WORK ORDER:
Search the records for "have". Report every line where it occurs.

INFORMATION SHOWN:

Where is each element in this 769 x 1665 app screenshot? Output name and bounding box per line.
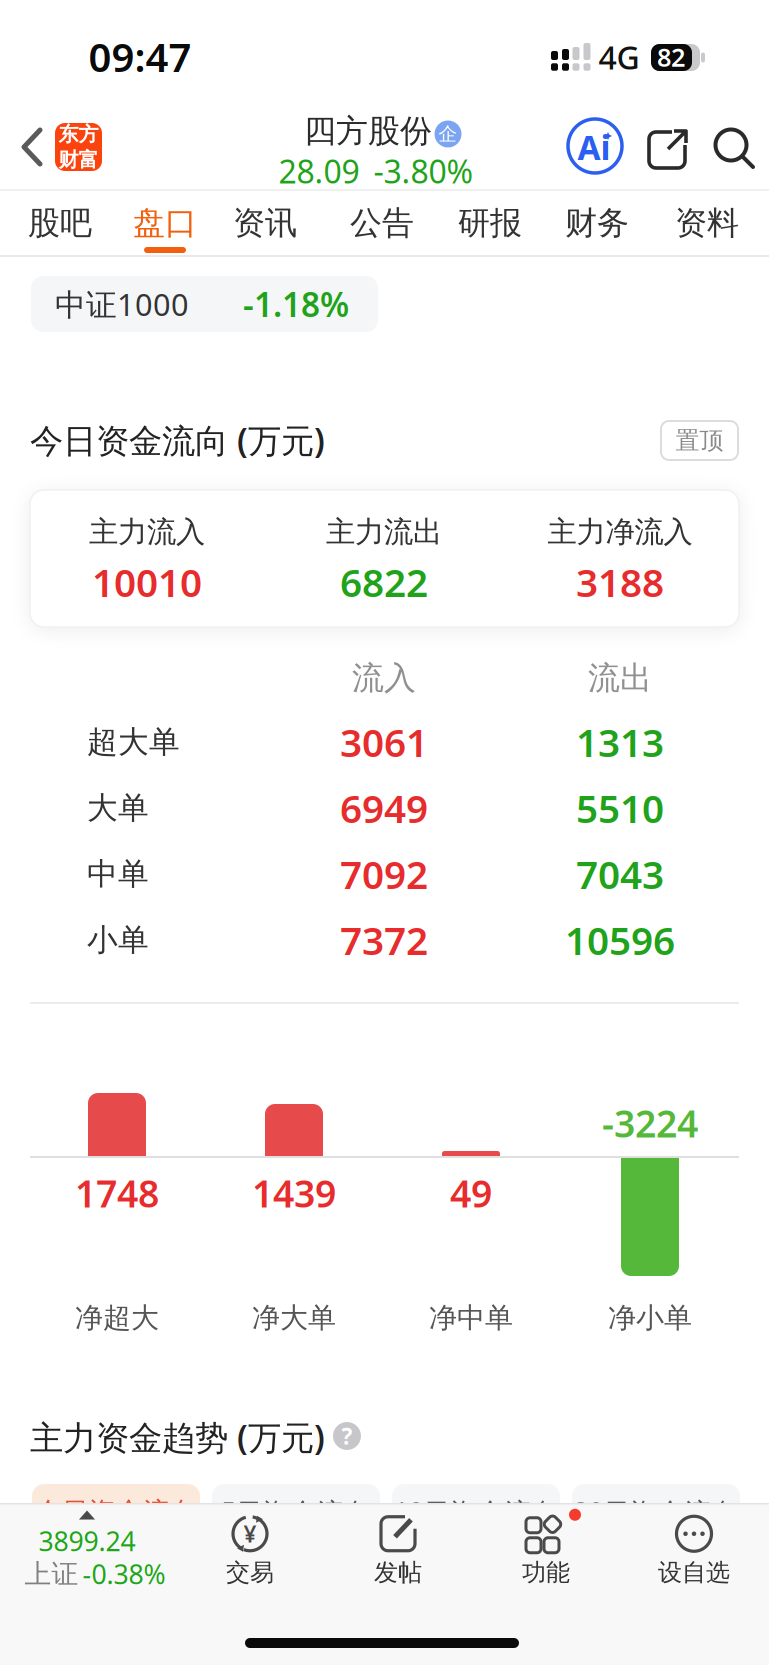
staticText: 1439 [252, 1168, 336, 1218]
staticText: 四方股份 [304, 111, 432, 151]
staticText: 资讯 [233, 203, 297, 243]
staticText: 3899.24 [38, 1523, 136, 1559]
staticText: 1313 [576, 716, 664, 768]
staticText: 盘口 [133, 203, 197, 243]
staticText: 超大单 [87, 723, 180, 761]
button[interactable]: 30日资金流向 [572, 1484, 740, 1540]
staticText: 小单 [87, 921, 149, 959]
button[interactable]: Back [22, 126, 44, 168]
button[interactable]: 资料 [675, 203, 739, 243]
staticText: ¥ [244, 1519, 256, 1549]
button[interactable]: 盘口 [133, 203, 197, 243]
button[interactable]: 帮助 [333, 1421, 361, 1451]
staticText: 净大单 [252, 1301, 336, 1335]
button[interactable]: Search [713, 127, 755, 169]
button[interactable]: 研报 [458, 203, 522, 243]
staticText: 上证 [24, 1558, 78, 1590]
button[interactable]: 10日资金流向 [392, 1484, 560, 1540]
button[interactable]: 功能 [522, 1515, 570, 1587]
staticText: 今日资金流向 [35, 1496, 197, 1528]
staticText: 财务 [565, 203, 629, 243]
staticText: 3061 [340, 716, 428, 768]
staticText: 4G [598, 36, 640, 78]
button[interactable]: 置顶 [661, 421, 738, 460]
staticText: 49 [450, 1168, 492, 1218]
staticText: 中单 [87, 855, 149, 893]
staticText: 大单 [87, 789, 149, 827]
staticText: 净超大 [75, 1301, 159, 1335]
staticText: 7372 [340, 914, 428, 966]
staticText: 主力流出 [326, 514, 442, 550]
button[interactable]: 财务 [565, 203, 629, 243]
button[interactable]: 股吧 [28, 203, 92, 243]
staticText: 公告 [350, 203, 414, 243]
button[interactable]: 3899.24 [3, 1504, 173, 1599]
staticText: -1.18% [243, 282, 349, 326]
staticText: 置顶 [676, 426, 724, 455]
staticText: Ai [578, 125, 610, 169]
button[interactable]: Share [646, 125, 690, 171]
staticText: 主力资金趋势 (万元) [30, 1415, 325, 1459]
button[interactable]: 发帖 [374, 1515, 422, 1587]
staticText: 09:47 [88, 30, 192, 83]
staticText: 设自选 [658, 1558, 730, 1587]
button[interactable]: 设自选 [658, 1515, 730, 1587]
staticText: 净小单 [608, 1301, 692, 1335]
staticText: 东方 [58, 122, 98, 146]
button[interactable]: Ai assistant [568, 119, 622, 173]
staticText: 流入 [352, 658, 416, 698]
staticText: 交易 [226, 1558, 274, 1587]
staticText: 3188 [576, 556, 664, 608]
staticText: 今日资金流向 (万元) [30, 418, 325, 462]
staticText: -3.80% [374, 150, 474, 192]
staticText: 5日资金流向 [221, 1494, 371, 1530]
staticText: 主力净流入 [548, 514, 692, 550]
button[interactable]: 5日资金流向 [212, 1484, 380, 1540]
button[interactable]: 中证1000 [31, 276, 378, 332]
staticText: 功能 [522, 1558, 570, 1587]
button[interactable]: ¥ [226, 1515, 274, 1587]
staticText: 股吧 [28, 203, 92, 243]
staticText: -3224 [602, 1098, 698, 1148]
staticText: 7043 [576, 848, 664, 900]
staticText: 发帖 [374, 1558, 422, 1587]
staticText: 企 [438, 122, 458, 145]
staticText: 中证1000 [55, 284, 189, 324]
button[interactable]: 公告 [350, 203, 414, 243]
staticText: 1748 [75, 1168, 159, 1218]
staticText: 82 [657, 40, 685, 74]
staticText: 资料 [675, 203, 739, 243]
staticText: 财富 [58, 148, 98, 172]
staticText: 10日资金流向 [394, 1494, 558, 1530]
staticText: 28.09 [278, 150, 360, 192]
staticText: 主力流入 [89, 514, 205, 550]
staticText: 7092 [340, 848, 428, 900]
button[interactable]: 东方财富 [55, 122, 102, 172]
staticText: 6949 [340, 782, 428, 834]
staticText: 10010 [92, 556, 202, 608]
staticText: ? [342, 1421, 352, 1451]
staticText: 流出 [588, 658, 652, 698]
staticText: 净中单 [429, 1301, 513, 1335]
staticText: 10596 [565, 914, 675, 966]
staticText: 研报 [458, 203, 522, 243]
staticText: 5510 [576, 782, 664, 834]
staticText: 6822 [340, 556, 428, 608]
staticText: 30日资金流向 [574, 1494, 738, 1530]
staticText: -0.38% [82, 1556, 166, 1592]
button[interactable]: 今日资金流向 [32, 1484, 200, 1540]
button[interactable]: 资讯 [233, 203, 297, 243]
* * *
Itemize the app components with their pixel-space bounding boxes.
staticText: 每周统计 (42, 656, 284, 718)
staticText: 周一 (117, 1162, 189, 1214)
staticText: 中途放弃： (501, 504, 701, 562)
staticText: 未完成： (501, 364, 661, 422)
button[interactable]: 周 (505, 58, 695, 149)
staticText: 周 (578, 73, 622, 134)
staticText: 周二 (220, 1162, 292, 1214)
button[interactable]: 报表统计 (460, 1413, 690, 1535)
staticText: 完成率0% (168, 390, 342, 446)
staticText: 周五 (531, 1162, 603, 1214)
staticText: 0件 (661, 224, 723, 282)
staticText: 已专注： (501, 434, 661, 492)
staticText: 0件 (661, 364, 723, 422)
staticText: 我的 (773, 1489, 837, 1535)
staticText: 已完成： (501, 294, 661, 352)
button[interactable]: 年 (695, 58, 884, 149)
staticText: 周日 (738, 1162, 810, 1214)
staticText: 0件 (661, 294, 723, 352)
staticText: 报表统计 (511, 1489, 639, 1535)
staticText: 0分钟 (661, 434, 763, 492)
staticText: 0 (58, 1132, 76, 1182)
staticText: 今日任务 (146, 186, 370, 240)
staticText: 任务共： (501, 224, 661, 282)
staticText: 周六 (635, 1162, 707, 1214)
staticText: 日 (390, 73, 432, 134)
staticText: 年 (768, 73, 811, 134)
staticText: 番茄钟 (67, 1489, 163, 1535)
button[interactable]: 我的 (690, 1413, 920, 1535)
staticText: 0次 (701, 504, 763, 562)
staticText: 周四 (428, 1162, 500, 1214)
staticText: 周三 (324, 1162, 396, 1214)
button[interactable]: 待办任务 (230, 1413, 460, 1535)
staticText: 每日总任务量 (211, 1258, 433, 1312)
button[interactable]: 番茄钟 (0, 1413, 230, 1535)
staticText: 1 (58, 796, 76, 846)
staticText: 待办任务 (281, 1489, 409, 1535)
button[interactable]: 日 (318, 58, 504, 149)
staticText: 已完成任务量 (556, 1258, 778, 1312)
* * *
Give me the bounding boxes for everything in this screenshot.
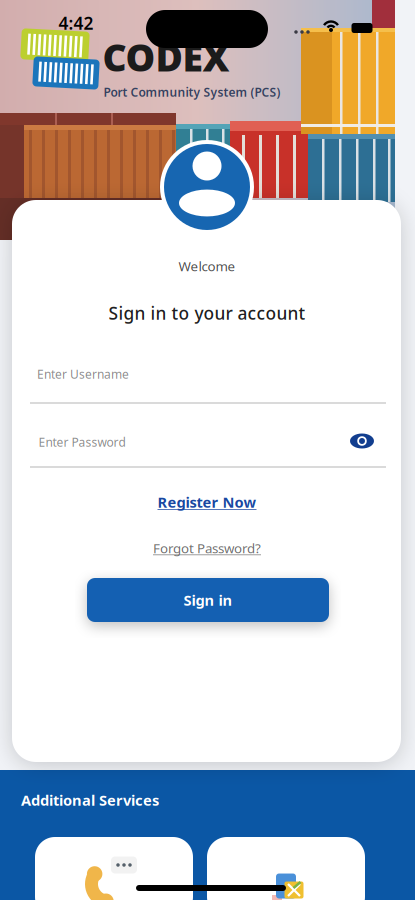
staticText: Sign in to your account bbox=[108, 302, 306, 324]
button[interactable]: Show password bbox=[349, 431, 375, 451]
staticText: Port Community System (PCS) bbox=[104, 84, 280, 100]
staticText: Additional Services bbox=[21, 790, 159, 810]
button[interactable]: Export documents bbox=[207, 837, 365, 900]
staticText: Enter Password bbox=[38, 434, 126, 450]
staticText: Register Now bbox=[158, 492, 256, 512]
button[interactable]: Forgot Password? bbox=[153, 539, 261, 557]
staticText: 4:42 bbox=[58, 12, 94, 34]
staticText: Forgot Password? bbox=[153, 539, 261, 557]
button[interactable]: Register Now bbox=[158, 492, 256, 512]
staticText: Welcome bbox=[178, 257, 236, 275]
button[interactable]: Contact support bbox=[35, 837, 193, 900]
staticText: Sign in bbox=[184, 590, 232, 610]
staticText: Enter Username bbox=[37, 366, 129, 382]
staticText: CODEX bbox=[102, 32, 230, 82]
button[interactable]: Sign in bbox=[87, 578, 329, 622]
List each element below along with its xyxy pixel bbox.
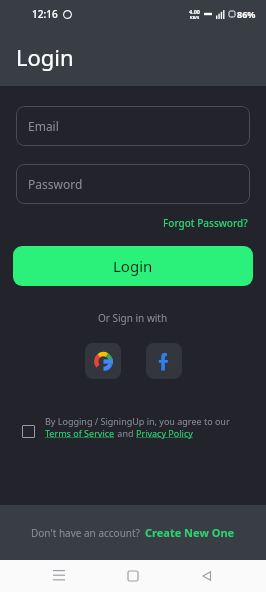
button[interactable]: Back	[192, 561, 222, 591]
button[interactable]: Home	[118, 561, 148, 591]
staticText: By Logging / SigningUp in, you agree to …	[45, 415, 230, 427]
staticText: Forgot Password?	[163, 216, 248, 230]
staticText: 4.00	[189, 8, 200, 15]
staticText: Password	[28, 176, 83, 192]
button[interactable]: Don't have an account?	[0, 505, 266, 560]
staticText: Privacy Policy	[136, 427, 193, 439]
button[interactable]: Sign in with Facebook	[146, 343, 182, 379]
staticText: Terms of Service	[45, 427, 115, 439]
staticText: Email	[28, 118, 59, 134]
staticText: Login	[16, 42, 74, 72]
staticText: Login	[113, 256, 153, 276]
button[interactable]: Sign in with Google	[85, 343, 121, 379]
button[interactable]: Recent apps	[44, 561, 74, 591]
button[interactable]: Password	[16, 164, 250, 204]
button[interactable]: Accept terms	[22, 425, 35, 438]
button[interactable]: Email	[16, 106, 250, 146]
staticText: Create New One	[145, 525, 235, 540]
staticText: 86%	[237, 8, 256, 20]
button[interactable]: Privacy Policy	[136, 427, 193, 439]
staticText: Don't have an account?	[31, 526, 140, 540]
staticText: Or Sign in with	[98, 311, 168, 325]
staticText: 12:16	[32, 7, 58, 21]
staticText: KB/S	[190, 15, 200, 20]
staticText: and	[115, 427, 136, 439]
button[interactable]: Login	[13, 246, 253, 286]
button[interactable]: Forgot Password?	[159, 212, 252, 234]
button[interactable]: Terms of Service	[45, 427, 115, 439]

SOLUTION FOR THIS EXERCISE:
button[interactable]: Don't have an account?	[0, 505, 266, 560]
staticText: Don't have an account?	[31, 526, 140, 540]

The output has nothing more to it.